Cambodia PM leads businessmen to join 8th China-ASEAN expo in Nanning

PHNOM PENH, Oct. 20 (Xinhua) -- Cambodia's Prime Minister Hun Sen on Thursday led a group of senior officials and businessmen to attend the 8th China-ASEAN expo and investment and business summit in China's Nanning, which runs from Oct. 21 to Oct. 26.

Srey Thamrong, a minister attached to Prime Minister Hun Sen, told reporters at Phnom Penh International Airport before departing for Nanning that senior officials accompanying the premier including the Minister of Commerce Cham Prasidh, Secretary General of the Council for the Development of Cambodia Sok Chenda Sophea, Finance Secretaries of State Aun Porn Moniroth and Ok Rabun and businesspeople totaling 250 people.

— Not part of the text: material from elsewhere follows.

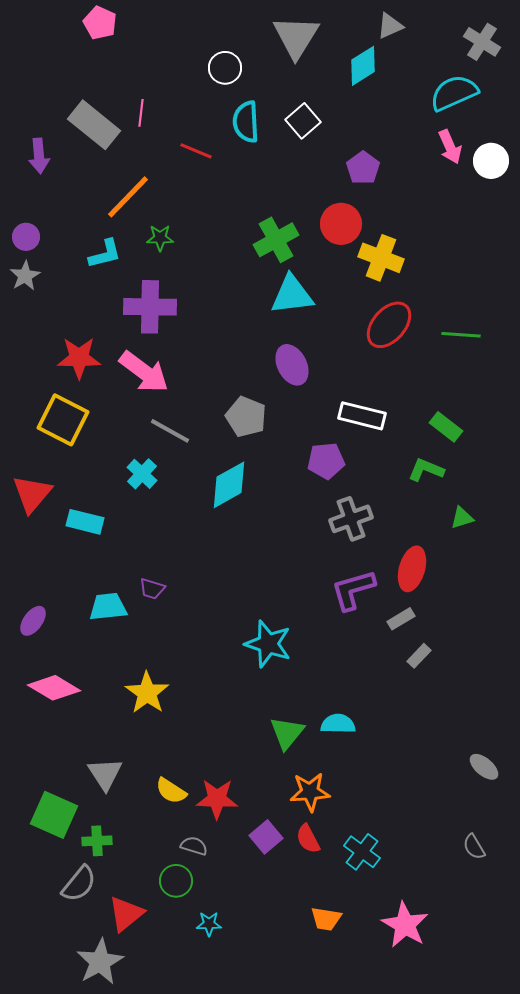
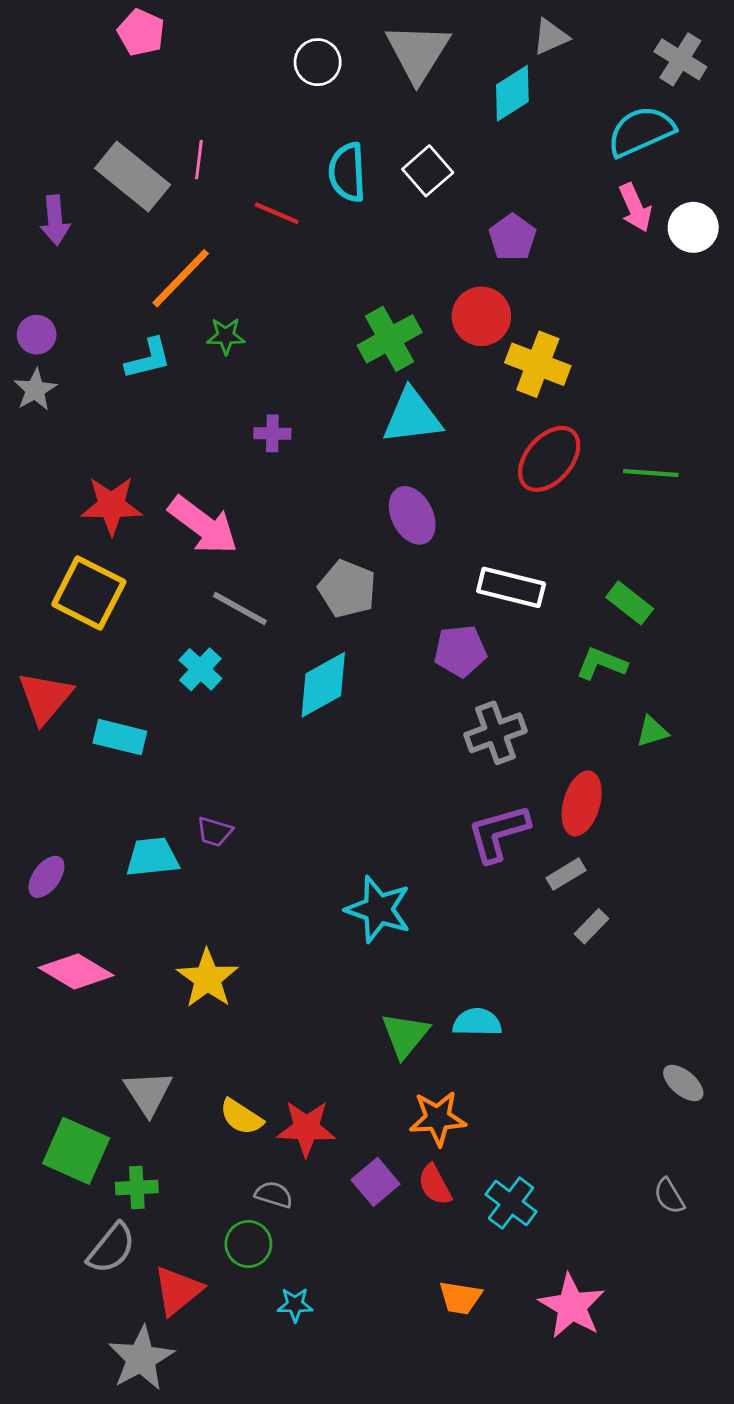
white circle: (225, 68) -> (318, 62), moved
purple cross: (150, 307) -> (272, 433), moved, size x0.5

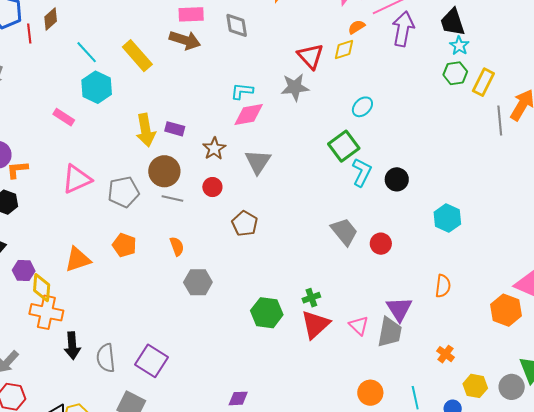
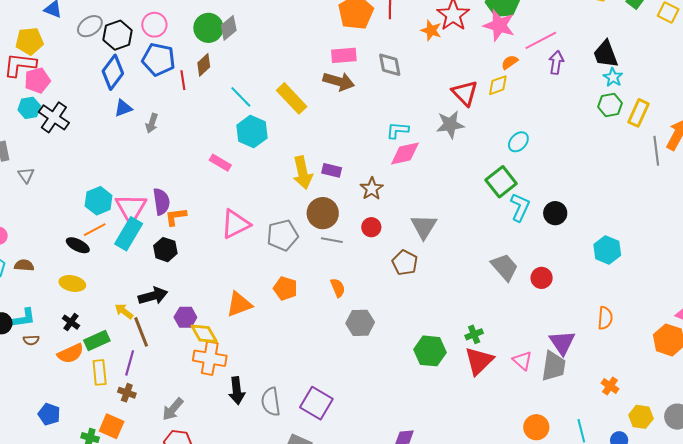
purple arrow: (403, 29) -> (556, 62), size x0.7
gray triangle: (258, 162) -> (424, 227), moved
yellow diamond: (42, 288) -> (204, 334), turned -32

At the airport, the premier was seen off by other Cambodian high ranking officials and Charge d'Affairs of Chinese Embassy to Cambodia He Leping.

Hun Sen would hold talks with Chinese Premier Wen Jiabao Thursday afternoon and then meet with the management of the China Development Bank and the governor of China's Guangxi Zhuang Autonomous Region, said Thamrong.

He said that the 8th China-ASEAN expo has been attended by exhibitors from China and ASEAN countries totaling 4,600 booths. Also, there are exhibitors from Japan, South Korea, France, Canada, Finland and Nepal.

Some 75 Cambodian companies have their products displayed in 90 booths in the expo, he said.

"The event is very important to promote Cambodian products to the globe and to attract more Chinese investors and investors from ASEAN countries to Cambodia," he said.

The Association of Southeast Asian Nations (ASEAN) groups Brunei, Cambodia, Indonesia, Laos, Malaysia, Myanmar, the Philippines, Singapore, Thailand and Vietnam.

Hun Sen will return to Cambodia on Friday afternoon.

This is Hun Sen's sixth time to attend the China-ASEAN expo held in China's Guangxi Zhuang Autonomous Region.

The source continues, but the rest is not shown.